• [Data provided]
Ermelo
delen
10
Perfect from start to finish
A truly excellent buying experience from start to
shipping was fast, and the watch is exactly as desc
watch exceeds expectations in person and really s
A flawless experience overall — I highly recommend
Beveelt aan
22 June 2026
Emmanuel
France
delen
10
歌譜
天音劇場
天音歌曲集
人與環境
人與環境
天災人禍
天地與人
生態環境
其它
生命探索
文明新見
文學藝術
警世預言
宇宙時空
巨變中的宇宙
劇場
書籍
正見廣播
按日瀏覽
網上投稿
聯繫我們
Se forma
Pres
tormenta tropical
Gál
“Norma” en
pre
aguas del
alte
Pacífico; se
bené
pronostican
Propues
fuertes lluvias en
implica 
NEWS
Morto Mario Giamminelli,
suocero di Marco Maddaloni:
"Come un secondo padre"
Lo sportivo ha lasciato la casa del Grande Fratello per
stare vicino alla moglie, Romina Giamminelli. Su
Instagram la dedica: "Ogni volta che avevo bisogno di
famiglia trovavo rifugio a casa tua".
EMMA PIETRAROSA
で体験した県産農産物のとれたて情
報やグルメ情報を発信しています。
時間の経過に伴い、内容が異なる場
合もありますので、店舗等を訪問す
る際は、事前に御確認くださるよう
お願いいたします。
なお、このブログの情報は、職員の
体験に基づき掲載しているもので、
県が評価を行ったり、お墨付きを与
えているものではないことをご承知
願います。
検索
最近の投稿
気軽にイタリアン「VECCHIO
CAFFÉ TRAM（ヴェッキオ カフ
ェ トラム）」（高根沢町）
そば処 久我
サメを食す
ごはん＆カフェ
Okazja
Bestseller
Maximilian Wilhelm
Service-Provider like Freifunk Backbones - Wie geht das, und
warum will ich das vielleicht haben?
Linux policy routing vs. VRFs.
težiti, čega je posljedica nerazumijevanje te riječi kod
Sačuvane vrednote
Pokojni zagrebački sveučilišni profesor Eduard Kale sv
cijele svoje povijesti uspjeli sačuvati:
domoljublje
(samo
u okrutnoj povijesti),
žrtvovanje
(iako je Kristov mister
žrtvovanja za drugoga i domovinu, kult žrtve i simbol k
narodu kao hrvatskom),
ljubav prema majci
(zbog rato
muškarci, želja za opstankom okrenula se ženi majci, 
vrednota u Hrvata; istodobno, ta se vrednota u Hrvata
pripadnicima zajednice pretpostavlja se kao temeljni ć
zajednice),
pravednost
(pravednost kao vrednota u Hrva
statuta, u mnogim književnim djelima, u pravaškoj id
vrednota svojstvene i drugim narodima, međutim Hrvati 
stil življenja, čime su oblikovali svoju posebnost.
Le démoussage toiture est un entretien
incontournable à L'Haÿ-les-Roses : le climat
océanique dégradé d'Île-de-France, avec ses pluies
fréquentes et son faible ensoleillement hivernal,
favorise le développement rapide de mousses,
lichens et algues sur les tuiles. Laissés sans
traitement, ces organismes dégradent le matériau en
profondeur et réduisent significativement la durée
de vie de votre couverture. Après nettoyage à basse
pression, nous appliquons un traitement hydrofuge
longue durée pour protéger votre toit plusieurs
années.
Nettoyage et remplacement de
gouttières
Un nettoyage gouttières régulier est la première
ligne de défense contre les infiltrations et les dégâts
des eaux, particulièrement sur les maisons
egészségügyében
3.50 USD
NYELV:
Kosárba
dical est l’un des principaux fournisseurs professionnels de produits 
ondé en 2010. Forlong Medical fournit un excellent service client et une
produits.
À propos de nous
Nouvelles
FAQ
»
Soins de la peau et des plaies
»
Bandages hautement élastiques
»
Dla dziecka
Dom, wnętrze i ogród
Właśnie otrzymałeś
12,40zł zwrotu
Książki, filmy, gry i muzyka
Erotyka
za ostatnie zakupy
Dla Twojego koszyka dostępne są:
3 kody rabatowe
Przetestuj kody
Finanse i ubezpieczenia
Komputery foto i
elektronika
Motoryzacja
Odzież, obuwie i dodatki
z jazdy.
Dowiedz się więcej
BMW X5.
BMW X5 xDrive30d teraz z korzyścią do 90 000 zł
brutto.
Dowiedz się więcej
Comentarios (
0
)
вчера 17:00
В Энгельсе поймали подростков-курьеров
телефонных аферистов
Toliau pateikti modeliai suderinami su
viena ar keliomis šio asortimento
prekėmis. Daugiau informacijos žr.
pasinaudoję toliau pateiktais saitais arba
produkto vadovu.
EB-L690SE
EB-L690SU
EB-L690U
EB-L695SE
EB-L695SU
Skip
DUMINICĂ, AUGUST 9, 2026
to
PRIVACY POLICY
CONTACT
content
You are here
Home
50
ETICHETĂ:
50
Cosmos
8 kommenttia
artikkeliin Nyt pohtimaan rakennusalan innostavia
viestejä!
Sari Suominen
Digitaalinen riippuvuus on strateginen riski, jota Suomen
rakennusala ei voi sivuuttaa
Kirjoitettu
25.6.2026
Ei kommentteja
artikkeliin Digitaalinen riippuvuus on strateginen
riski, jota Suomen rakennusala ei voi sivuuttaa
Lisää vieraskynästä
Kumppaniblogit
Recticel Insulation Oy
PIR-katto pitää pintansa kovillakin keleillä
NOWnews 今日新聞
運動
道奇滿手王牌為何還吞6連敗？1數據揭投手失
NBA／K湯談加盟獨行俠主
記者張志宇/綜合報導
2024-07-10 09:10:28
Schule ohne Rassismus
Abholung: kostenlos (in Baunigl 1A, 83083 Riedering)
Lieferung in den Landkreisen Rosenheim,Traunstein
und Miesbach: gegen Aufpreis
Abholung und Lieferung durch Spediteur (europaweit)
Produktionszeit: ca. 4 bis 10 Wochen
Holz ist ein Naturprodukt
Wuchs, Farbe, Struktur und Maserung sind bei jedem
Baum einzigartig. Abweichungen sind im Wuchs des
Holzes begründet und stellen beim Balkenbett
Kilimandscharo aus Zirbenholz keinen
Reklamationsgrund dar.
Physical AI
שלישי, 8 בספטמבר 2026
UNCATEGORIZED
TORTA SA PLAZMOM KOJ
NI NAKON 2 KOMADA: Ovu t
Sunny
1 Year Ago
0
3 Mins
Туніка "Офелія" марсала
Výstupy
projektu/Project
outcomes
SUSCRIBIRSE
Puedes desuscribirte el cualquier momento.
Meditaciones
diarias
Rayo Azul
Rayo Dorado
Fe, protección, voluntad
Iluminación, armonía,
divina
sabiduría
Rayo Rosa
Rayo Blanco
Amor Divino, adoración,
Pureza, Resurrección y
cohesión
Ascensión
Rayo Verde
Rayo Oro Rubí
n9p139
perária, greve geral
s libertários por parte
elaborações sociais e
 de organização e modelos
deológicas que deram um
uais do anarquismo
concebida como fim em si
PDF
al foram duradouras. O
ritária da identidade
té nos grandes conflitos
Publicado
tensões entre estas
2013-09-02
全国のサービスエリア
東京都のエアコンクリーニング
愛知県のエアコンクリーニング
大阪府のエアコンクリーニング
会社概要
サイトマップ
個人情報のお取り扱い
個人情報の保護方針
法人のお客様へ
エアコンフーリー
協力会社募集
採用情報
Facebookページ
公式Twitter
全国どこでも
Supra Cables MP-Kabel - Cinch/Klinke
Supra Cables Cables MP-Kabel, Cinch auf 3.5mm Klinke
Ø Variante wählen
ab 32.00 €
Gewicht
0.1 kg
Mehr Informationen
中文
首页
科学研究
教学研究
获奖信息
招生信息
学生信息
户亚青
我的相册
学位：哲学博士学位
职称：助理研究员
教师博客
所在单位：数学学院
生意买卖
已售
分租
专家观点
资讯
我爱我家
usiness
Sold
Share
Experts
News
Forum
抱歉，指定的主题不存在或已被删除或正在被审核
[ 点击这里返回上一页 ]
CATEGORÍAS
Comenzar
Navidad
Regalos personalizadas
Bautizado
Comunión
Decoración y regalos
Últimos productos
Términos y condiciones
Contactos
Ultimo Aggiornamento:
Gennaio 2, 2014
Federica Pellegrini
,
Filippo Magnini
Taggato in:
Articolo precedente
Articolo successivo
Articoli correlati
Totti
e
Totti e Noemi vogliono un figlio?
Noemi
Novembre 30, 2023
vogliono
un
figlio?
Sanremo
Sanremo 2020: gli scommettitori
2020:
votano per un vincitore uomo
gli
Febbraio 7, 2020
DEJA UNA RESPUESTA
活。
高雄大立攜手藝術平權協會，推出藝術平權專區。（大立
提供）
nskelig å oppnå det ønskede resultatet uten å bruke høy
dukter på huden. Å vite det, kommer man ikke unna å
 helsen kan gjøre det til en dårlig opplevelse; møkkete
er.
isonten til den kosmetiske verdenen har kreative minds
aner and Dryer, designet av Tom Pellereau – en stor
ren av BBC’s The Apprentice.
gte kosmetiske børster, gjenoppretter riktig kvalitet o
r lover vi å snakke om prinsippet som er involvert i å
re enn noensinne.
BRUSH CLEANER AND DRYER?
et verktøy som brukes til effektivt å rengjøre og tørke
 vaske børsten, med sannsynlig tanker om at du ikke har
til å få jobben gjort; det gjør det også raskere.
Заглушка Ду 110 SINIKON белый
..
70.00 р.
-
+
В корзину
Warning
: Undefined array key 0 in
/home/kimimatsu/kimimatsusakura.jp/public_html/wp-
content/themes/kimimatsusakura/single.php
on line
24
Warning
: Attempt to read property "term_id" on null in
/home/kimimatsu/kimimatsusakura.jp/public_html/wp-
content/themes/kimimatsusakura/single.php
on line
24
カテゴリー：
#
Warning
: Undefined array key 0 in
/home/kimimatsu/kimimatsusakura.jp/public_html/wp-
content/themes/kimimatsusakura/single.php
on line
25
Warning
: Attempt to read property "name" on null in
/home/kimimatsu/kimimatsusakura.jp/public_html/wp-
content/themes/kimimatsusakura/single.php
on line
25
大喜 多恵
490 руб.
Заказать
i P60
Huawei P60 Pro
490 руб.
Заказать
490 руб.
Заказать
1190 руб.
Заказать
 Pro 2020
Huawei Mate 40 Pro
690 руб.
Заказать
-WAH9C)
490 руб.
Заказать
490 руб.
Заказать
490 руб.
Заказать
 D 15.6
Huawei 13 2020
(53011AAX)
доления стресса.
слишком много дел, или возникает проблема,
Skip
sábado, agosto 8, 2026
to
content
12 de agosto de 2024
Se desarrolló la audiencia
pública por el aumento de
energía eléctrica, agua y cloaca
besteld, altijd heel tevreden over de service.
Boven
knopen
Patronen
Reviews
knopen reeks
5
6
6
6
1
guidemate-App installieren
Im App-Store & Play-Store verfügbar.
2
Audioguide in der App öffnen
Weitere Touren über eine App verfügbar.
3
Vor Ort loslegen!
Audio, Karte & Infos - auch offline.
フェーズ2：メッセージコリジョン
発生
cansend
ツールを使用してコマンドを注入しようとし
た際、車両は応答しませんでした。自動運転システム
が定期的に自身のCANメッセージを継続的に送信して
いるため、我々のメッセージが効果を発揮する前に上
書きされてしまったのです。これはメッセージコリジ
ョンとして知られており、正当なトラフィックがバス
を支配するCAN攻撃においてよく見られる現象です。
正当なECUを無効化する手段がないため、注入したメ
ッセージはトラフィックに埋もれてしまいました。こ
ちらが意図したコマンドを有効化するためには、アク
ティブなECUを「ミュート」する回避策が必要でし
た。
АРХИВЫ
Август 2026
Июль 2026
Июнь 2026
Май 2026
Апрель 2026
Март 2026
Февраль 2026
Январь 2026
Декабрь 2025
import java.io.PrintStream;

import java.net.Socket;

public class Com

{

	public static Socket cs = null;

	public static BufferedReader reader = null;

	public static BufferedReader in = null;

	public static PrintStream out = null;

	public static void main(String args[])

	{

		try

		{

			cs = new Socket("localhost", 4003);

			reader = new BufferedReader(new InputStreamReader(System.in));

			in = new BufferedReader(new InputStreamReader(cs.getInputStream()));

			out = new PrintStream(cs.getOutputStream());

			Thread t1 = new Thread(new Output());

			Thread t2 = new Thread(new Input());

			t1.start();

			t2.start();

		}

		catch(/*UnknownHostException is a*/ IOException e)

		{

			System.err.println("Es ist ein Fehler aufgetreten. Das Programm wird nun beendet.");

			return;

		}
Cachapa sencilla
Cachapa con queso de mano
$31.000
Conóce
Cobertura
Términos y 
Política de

• [Exercise objective] Look above for the line holding "r lover vi å". Print it and every line after it, exactly, through the line holding "Vor Ort loslegen!".

• [Answer space]
r lover vi å snakke om prinsippet som er involvert i å
re enn noensinne.
BRUSH CLEANER AND DRYER?
et verktøy som brukes til effektivt å rengjøre og tørke
 vaske børsten, med sannsynlig tanker om at du ikke har
til å få jobben gjort; det gjør det også raskere.
Заглушка Ду 110 SINIKON белый
..
70.00 р.
-
+
В корзину
Warning
: Undefined array key 0 in
/home/kimimatsu/kimimatsusakura.jp/public_html/wp-
content/themes/kimimatsusakura/single.php
on line
24
Warning
: Attempt to read property "term_id" on null in
/home/kimimatsu/kimimatsusakura.jp/public_html/wp-
content/themes/kimimatsusakura/single.php
on line
24
カテゴリー：
#
Warning
: Undefined array key 0 in
/home/kimimatsu/kimimatsusakura.jp/public_html/wp-
content/themes/kimimatsusakura/single.php
on line
25
Warning
: Attempt to read property "name" on null in
/home/kimimatsu/kimimatsusakura.jp/public_html/wp-
content/themes/kimimatsusakura/single.php
on line
25
大喜 多恵
490 руб.
Заказать
i P60
Huawei P60 Pro
490 руб.
Заказать
490 руб.
Заказать
1190 руб.
Заказать
 Pro 2020
Huawei Mate 40 Pro
690 руб.
Заказать
-WAH9C)
490 руб.
Заказать
490 руб.
Заказать
490 руб.
Заказать
 D 15.6
Huawei 13 2020
(53011AAX)
доления стресса.
слишком много дел, или возникает проблема,
Skip
sábado, agosto 8, 2026
to
content
12 de agosto de 2024
Se desarrolló la audiencia
pública por el aumento de
energía eléctrica, agua y cloaca
besteld, altijd heel tevreden over de service.
Boven
knopen
Patronen
Reviews
knopen reeks
5
6
6
6
1
guidemate-App installieren
Im App-Store & Play-Store verfügbar.
2
Audioguide in der App öffnen
Weitere Touren über eine App verfügbar.
3
Vor Ort loslegen!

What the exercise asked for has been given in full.